BEGIN Data supplied

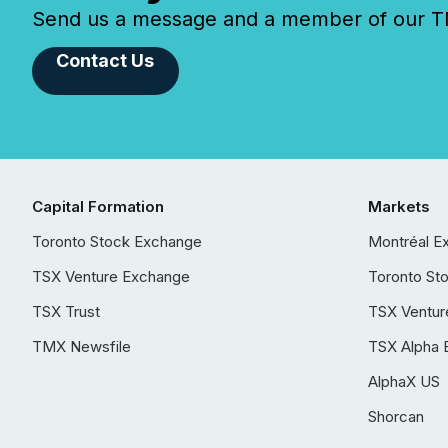
Send us a message and a member of our TMX
Contact Us
Capital Formation
Markets
Toronto Stock Exchange
Montréal E
TSX Venture Exchange
Toronto St
TSX Trust
TSX Ventur
TMX Newsfile
TSX Alpha 
AlphaX US
Shorcan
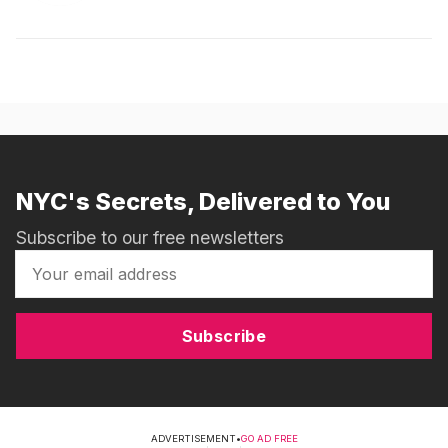
NYC's Secrets, Delivered to You
Subscribe to our free newsletters
Subscribe
ADVERTISEMENT
•
GO AD FREE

END Data supplied

● What this task involves:
Leaving every image behind, repeat the data in full and exactly.

● Solution to the problem:
Send us a message and a member of our TMX
Contact Us
Capital Formation
Markets
Toronto Stock Exchange
Montréal E
TSX Venture Exchange
Toronto St
TSX Trust
TSX Ventur
TMX Newsfile
TSX Alpha 
AlphaX US
Shorcan
NYC's Secrets, Delivered to You
Subscribe to our free newsletters
Subscribe
ADVERTISEMENT
•
GO AD FREE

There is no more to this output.